Elliot shoves his hands in his pockets. “We’re gonna have to postpone rehearsal for a while, actually . . . considering Clara quit the band this afternoon.” He purses his lips.

To know Clara Bernard is to know her Instagram. The entirety of my knowledge of her I’ve gleaned from there. Since she’s usually taking selfies or keeping her lips suctioned to Elliot’s face, it’s difficult to glean her true essence. But her Instagram is well curated. Lots of well-lit, California-girl pictures of her on the beach, or leaning against one of the vintage cars at Elliot’s dad’s shop, her dark brown hair falling out of some floppy brimmed hat, or writing lyrics moodily in a notebook. The only thing Clara loves more than her Instagram is her boyfriend. At least that’s what I always thought.

“She quit?” Sam asks, his eyes wide.

Elliot shrugs. “Apparently, the girl half of He/She got laryngitis and they asked her to fill in.”

“Well, she’ll be back,” Sam says a little frantically, running a hand through his thick hair. Sam has my dad’s hair, dark brown and prone to sticking out in wild directions, and I have my mom’s. So blonde it’s not even California; it’s more like snow queen. “I mean, we’re all in this together.” Sam’s voice is slowly increasing in tone and volume as he waits for Elliot to reply. “That’s the plan. And she has you.” He motions to Elliot, and the you is an actual squeak. “She’d never give up on you.”

For a split second, a shadow flashes across Elliot’s unreadable expression. Then he swallows. “Clara and I broke up,” he says.

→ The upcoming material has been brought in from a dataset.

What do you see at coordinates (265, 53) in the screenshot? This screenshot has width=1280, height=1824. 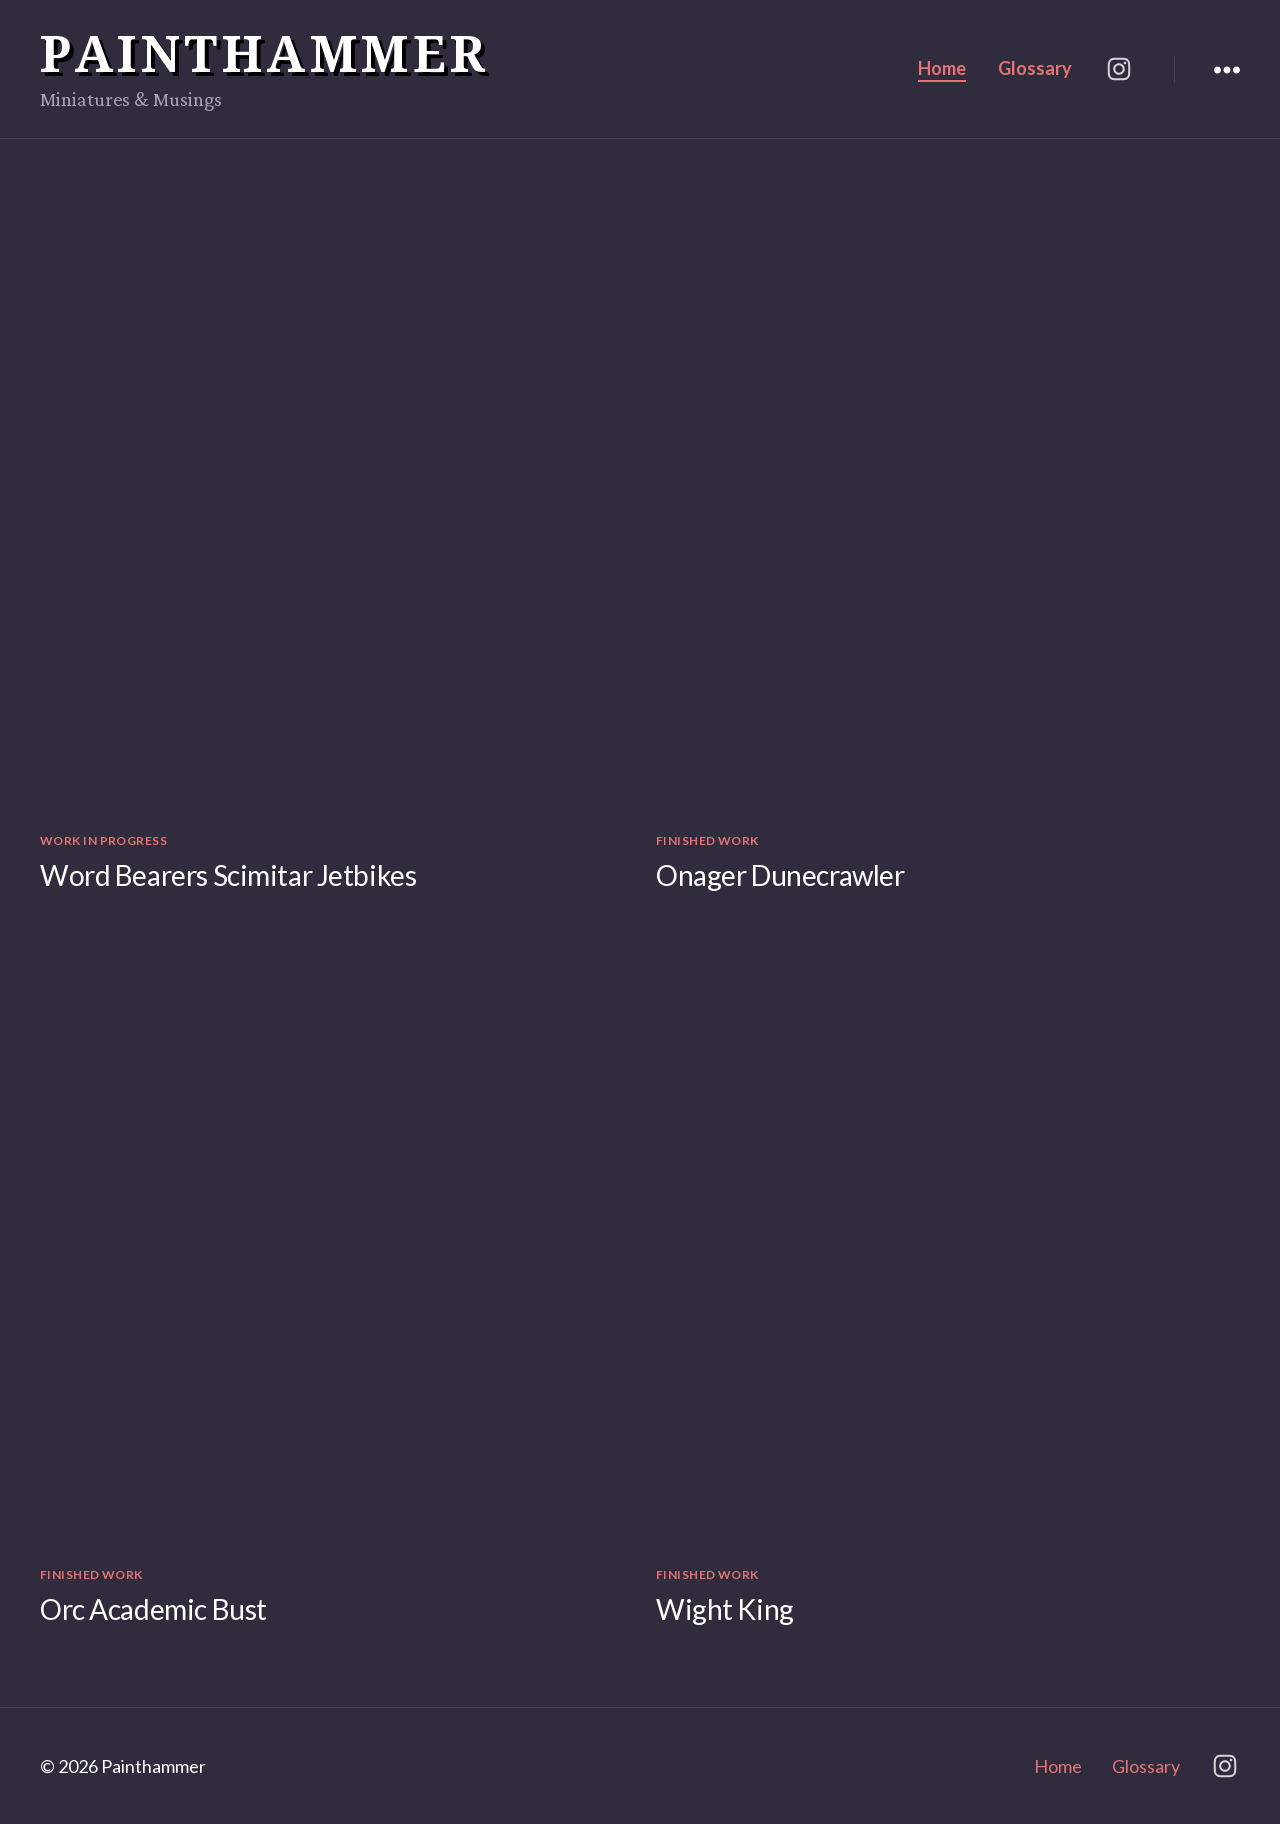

Nobody seems to know how to respond to this statement. Everyone just watches Elliot as he nods his head repeatedly, as it to say Yes, it’s true to our unspoken questions. Even if I can’t stand him, even if he did knock a glass of water onto my laptop while skateboarding through our house a month ago, and call me an embarrassing nickname in front of the captain of the water polo team last Thursday, I have to admit I feel the tiniest bit bad for him. He may never wash his T-shirts and Clara may have the depth of a wading pool, but somehow they worked. Not to mention they’re an unnervingly good-looking couple. Were. Past tense.

Elliot exhales then, and I look down, realizing I’m still holding my underpants.





2


The Good Coffees


I OPEN my eyes, like I do every morning, to the impression that palm trees are spying on me. They lean toward the second floor of our house, all gangly and awkward, big, bushy heads tipped as though they are peering into my room.

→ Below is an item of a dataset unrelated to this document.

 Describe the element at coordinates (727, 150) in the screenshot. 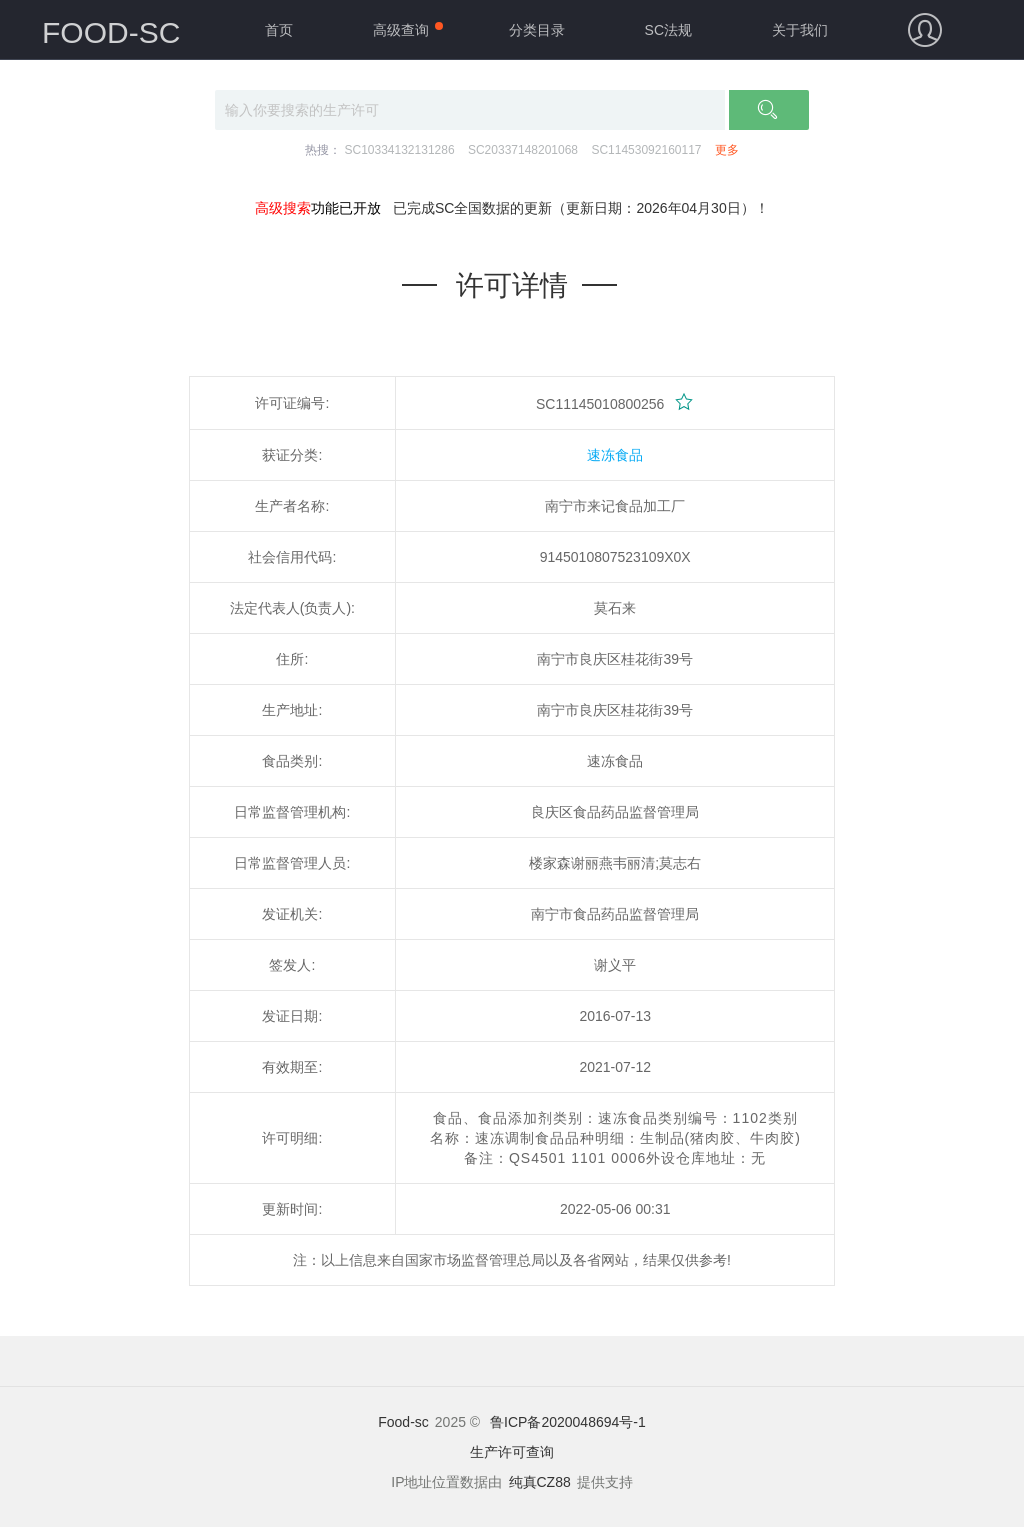

I see `更多` at that location.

When people think of Los Angeles, they think sprawl, and they think traffic. Or mansions in Beverly Hills, hidden by ivy-colored walls and accented with sparkling black sports cars in the driveways.

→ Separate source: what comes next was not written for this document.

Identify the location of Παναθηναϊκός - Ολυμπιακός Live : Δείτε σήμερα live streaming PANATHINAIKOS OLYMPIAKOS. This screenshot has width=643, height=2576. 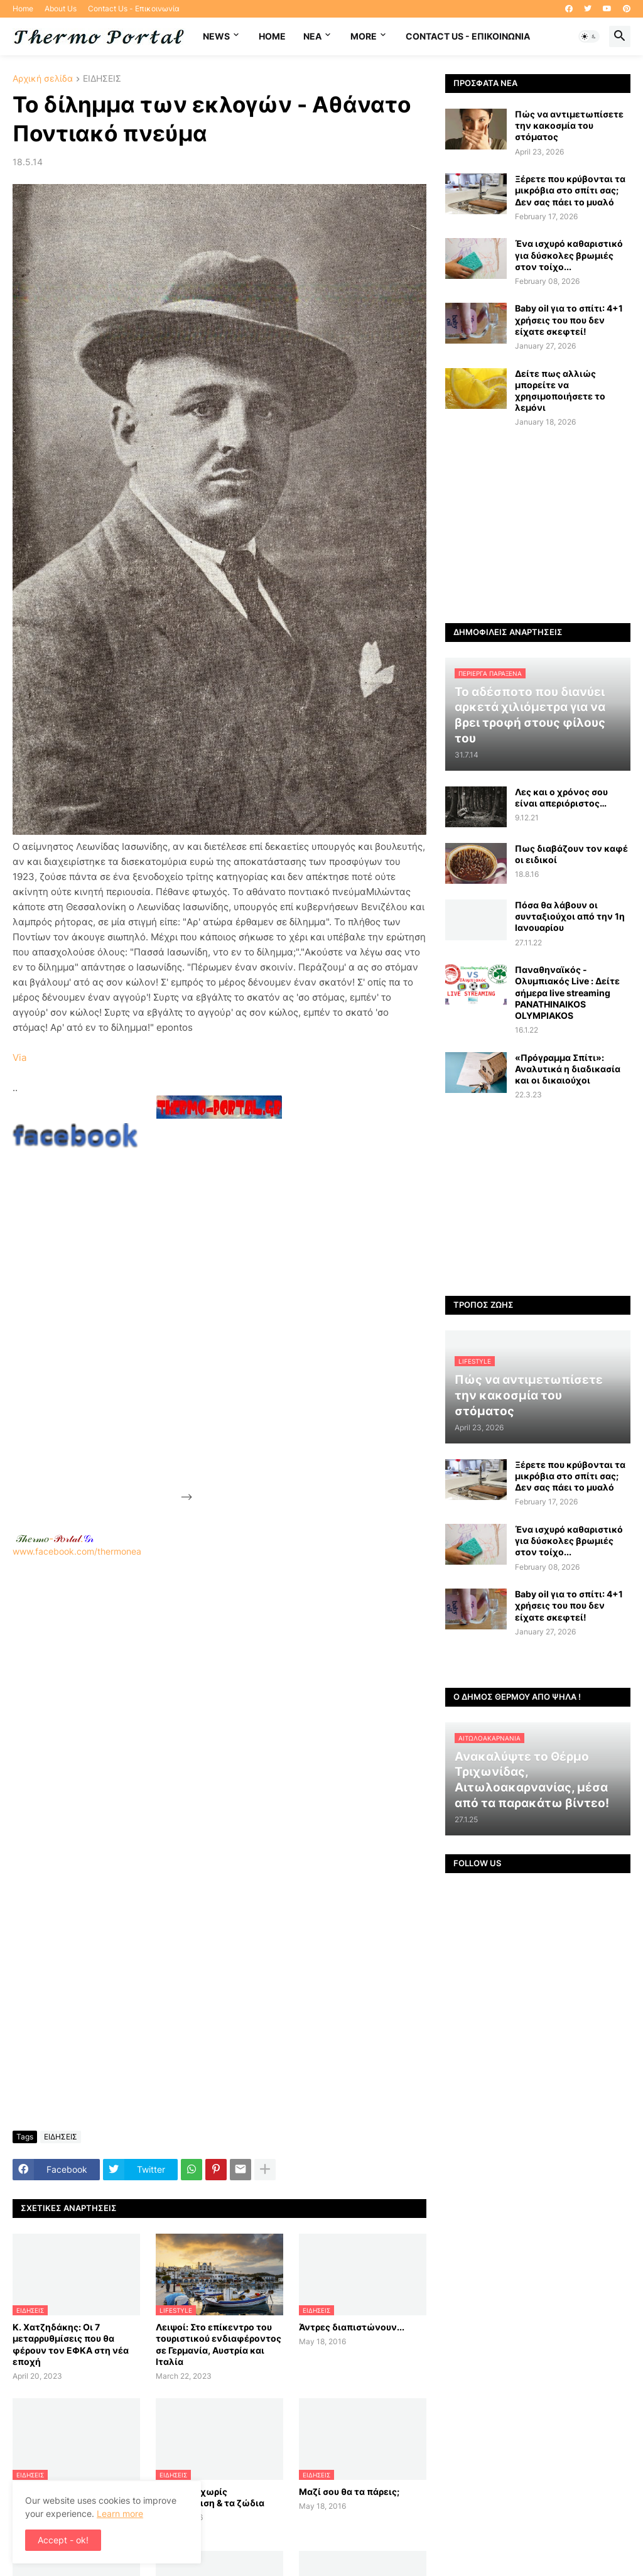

That’s usually because they’ve never been to where we live: Venice. Not the one in Italy, with the canals and the drowning palazzos. My Venice has sweet little bungalows, fences lined with brightly colored bushes, vintage cars that have survived in the easy California weather, and guys riding bikes with surfboards clutched under one arm. I haven’t been everywhere, but I’m pretty sure there aren’t many places like this, and I love it here. I’ve been told on more than one occasion that I can be a little uptight, and I like to think that Venice balances me out.